Le fébuxostat est particulièrement utile comme traitement hypouricémiant continu, en associant une prophylaxie par la colchicine (les 6 premiers mois) :
– chez les goutteux intolérants à l’allopurinol ou qui sont en situation d’échec ou de contre-indication aux uricosuriques ;
– chez les patients qui n’atteignent pas l’uricémie cible (< 60 mg/l) avec l’allopurinol à la dose maximale compte tenu de la clairance à la créatinine.
• Il faut corriger les comorbidités associées et la prise en charge des facteurs de risque cardio-vasculaire tels que l’hyperlipidémie, l’hypertension, l’hyperglycémie, l’obésité et le tabagisme, qui représentent une part importante de la prise en charge de la goutte.

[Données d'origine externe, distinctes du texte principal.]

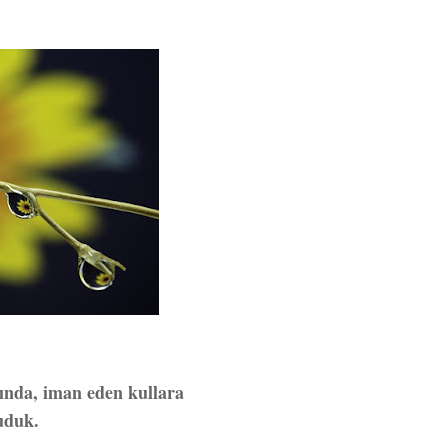
ında, iman eden kullara
uduk.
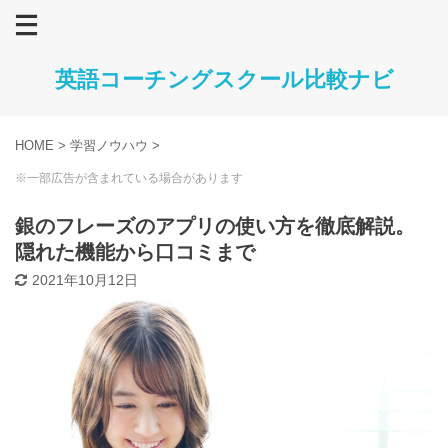
英語コーチングスクール比較ナビ
HOME
>
学習ノウハウ
>
※一部広告が含まれている場合があります
銀のフレーズのアプリの使い方を徹底解説。
隠れた機能から口コミまで
2021年10月12日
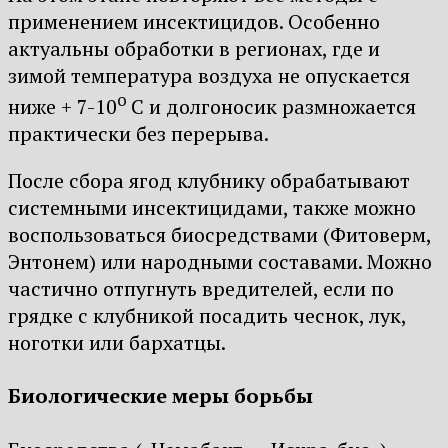
применением инсектицидов. Особенно
актуальны обработки в регионах, где и
зимой температура воздуха не опускается
о
ниже + 7-10
С и долгоносик размножается
практически без перерыва.
После сбора ягод клубнику обрабатывают
системными инсектицидами, также можно
воспользоваться биосредствами (Фитоверм,
Энтонем) или народными составами. Можно
частично отпугнуть вредителей, если по
грядке с клубникой посадить чеснок, лук,
ноготки или бархатцы.
Биологические меры борьбы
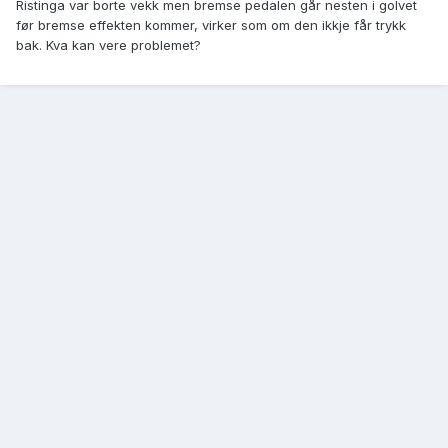
Ristinga var borte vekk men bremse pedalen går nesten i golvet
før bremse effekten kommer, virker som om den ikkje får trykk
bak. Kva kan vere problemet?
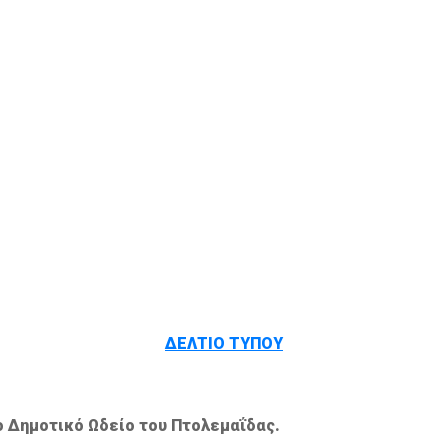
ΔΕΛΤΙΟ ΤΥΠΟΥ
ο Δημοτικό Ωδείο του Πτολεμαΐδας.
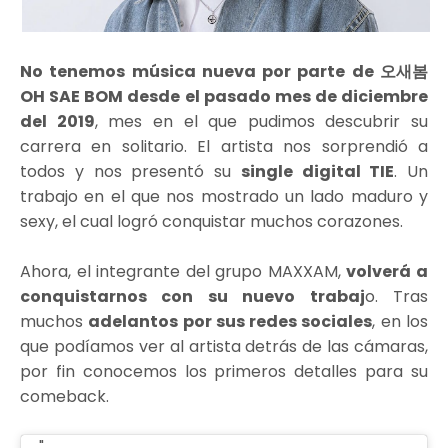
No tenemos música nueva por parte de 오새봄
OH SAE BOM desde el pasado mes de diciembre
del 2019
, mes en el que pudimos descubrir su
carrera en solitario. El artista nos sorprendió a
todos y nos presentó su
single digital TIE
. Un
trabajo en el que nos mostrado un lado maduro y
sexy, el cual logró conquistar muchos corazones.
Ahora, el integrante del grupo MAXXAM,
volverá a
conquistarnos con su nuevo trabaj
o. Tras
muchos
adelantos por sus redes sociales
, en los
que podíamos ver al artista detrás de las cámaras,
por fin conocemos los primeros detalles para su
comeback.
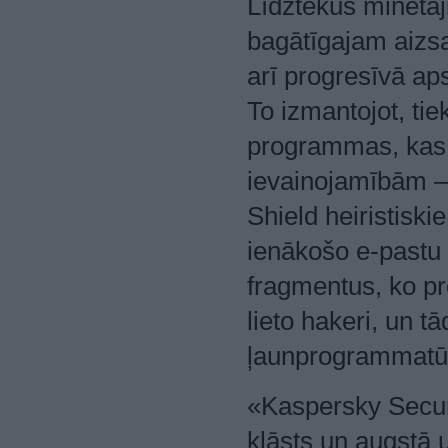
Līdztekus minētaj
bagātīgajam aizsa
arī progresīvā ap
To izmantojot, tiek
programmas, kas 
ievainojamībām —
Shield heiristisk
ienākošo e-pastu p
fragmentus, ko p
lieto hakeri, un 
ļaunprogrammatūr
«Kaspersky Securi
klāsts un augstā 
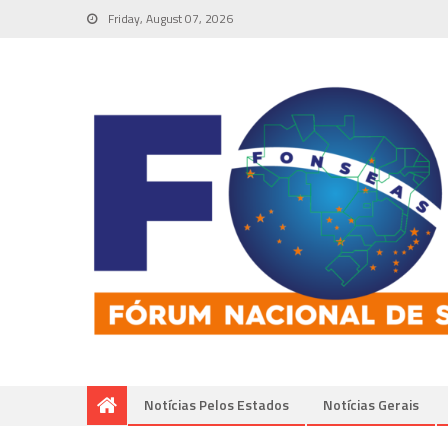
Friday, August 07, 2026
Notícias Pelos Estados
Notí­cias Gerais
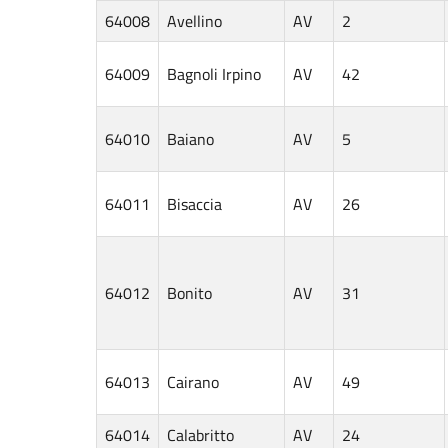
64008
Avellino
AV
2
64009
Bagnoli Irpino
AV
42
64010
Baiano
AV
5
64011
Bisaccia
AV
26
64012
Bonito
AV
31
64013
Cairano
AV
49
64014
Calabritto
AV
24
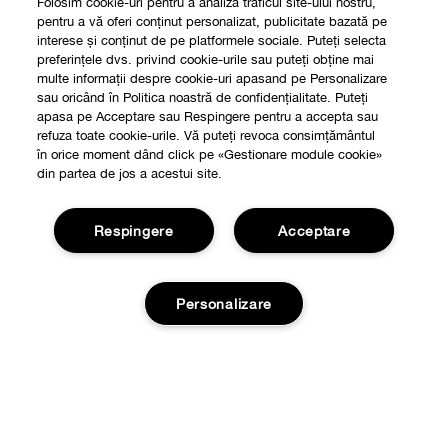
Folosim cookie-uri pentru a analiza traficul site-ului nostru,
pentru a vă oferi conținut personalizat, publicitate bazată pe
interese și conținut de pe platformele sociale. Puteți selecta
preferințele dvs. privind cookie-urile sau puteți obține mai
multe informații despre cookie-uri apasand pe Personalizare
sau oricând în Politica noastră de confidențialitate. Puteți
apasa pe Acceptare sau Respingere pentru a accepta sau
refuza toate cookie-urile. Vă puteți revoca consimțământul
în orice moment dând click pe «Gestionare module cookie»
din partea de jos a acestui site.
Respingere
Acceptare
Personalizare
Shop
Localizeaza un magazin
Despre
Smart Rewards
Stoc epuizat
Filozofia Clinique
Oferte
Informatii Legale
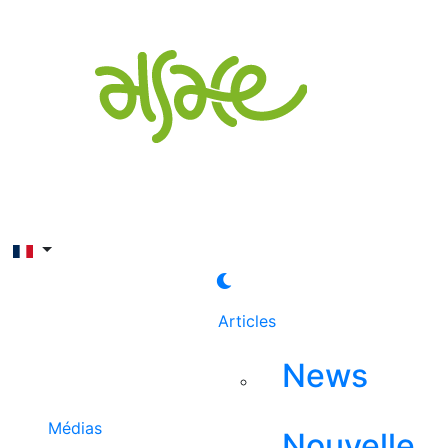
Rechercher
Articles
News
Médias
Nouvelle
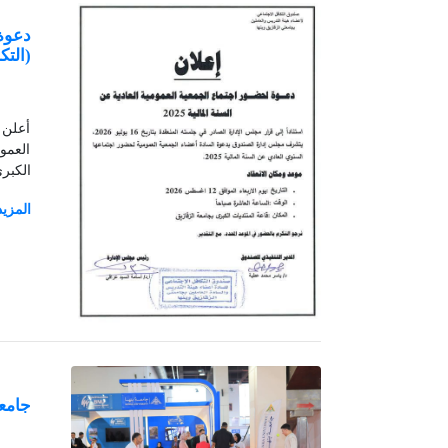
دعوة 
(التك
أعلن 
الكبرى
جامعة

• Il faut améliorer l’adhésion à un traitement hypouricémiant, actuellement médiocre puisque 44 % des patients atteignaient un Medication Possession Ratio (MPR = rapport médicaments achetés/médicaments prescrits) supérieur à 0,8 dans une étude récente. Il faut essayer, au cours de plusieurs consultations ou séances d’éducation thérapeutique, de pallier le déficit de connaissances. Il faut conseiller aux patients de perdre du poids et de réduire la quantité :
– de boissons alcooliques, surtout d’éviter la bière (y compris la bière sans alcool) riche en purines et les alcools forts (le vin ne constitue pas un facteur de risque majeur au-dessous d’une consommation de 3 unités/j) ;
– d’aliments riches en purines (les fruits de mer et la viande) ;
– de boissons sucrées à base de fructose (sodas et jus de fruits) et leur recommander la prise de produits laitiers et de vitamine C, qui sont potentiellement protecteurs.
Le renforcement indispensable de l’éducation thérapeutique du patient mais aussi des professionnels de santé et l’introduction de nouvelles molécules hypo-uricémiantes sont deux éléments clés pour améliorer le résultat clinique et le résultat du traitement médicamenteux de la goutte.